The DUP demanded concessions on loyalist and Orange Order parades and is arguing for the parades commission, which currently adjudicates on the routes of controversial marches, to be scrapped.
Ms Foster said: “We are committed to working out and working through the outstanding issues.
“We want to see the devolution of policing and justice powers come. But we want to see it come, so that it comes in a sustainable and durable way.”
There were indications that some progress was made in the attempt to create a formula that would permit the DUP leader to accept a proposal on parading that would be short of the abolition of the Parades Commission.

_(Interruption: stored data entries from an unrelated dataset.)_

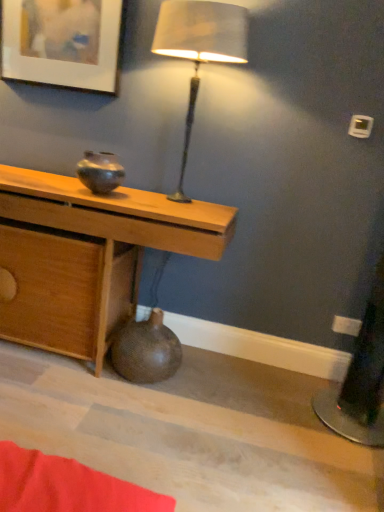 This screenshot has width=384, height=512. I want to click on free space in front of shiny metallic vase at center, the second vase when ordered from bottom to top, so click(x=92, y=198). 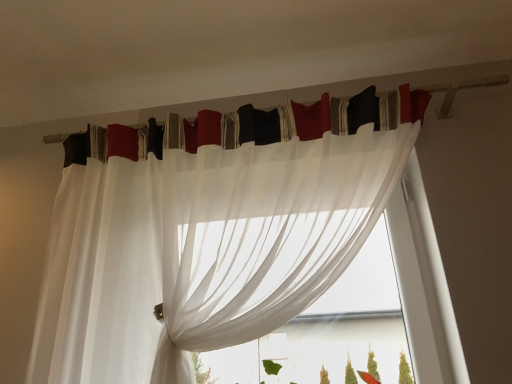 Question: From a real-world perspective, relative to sheer white curtain at upper center, arranged as the 2th curtain when viewed from the top, is white sheer curtain at upper center, the second curtain positioned from the bottom, vertically above or below?

Choices:
 (A) below
 (B) above

Answer: (B)

Question: Considering the relative positions of white sheer curtain at upper center, the second curtain positioned from the bottom, and sheer white curtain at upper center, arranged as the 2th curtain when viewed from the top, in the image provided, is white sheer curtain at upper center, the second curtain positioned from the bottom, to the left or to the right of sheer white curtain at upper center, arranged as the 2th curtain when viewed from the top,?

Choices:
 (A) right
 (B) left

Answer: (A)

Question: Which of these objects is positioned closest to the sheer white curtain at center?

Choices:
 (A) white sheer curtain at upper center, which is the first curtain in top-to-bottom order
 (B) sheer white curtain at upper center, arranged as the 2th curtain when viewed from the top

Answer: (B)

Question: Based on their relative distances, which object is farther from the sheer white curtain at center?

Choices:
 (A) sheer white curtain at upper center, arranged as the 2th curtain when viewed from the top
 (B) white sheer curtain at upper center, which is the first curtain in top-to-bottom order

Answer: (B) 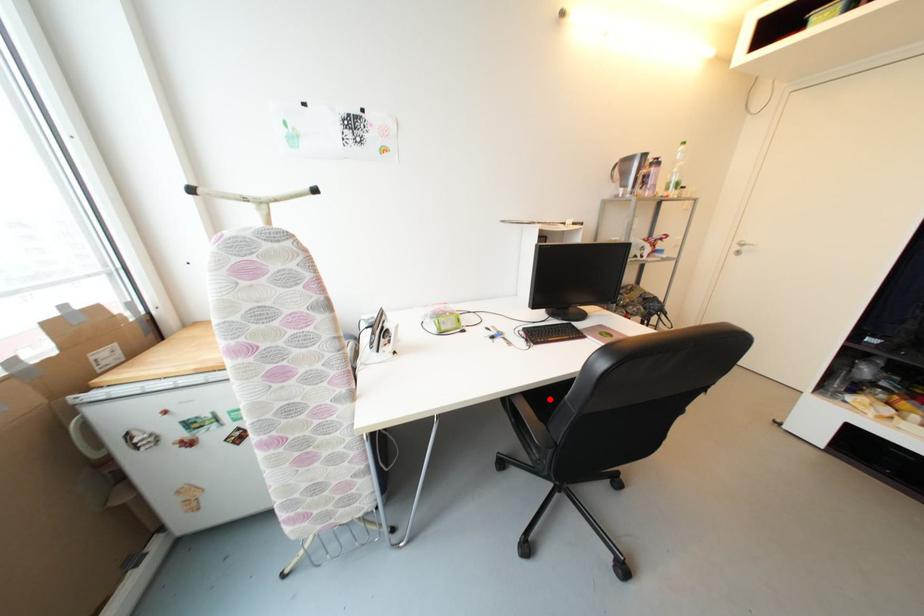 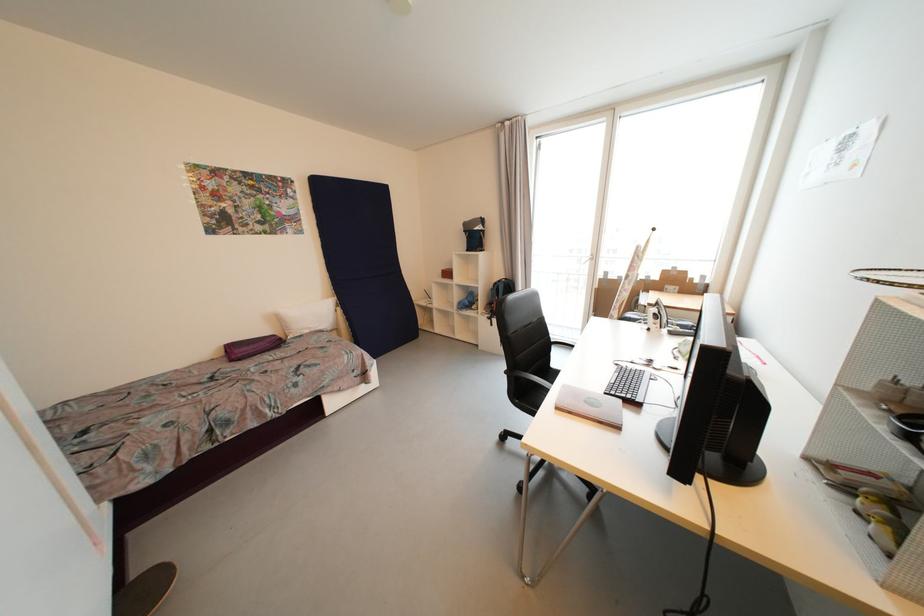 Question: I am providing you with two images of the same scene from different viewpoints. A red point is marked on the first image. Is the red point's position out of view in image 2?

Choices:
 (A) Yes
 (B) No

Answer: (A) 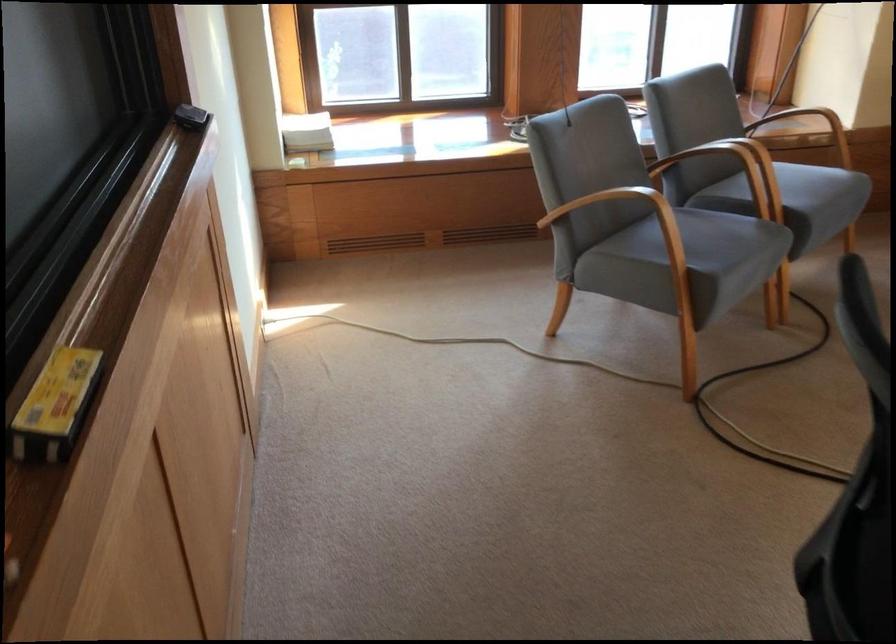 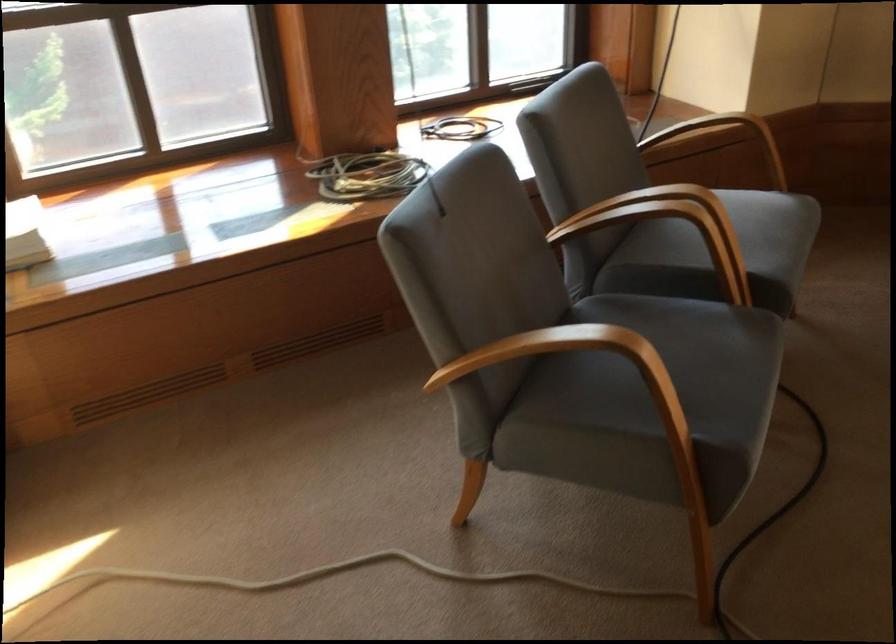 Locate, in the second image, the point that corresponds to (797,174) in the first image.

(752, 232)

The Taoiseach and prime minister and their senior officials were seeking a mechanism which would allow Mr Robinson to stand back from his absolutist demand on the Parades Commission, without appearing to succumb to Sinn Fein demands, said senior sources.
British Direct Ruler Shaun Woodward said there was scope for “lateral thinking” around the parades obstacle.
Minutes before, the DUP acting First Minister Arlene Foster and Minister of Finance Sammy Wilson also indicated that movement on parades was possible. “We are open to any suggestion that helps deal with the issue of parades,” said Mr Wilson.
“We are not being prescriptive on parades,” he added. He described the negotiations as a “contrived crisis”.
Sinn Fein negotiator and junior minister Gerry Kelly left the talks at 9pm to report that his party was in the talks “to do the business” and agree a date for devolving policing and justice, but that there was still no progress.
“We want this issue sorted out as soon as possible,” said Mr Kelly. “The issues are well known. We can have them sorted out very quickly, and we hope to have them sorted out very quickly, but up to this point we haven’t reached that.”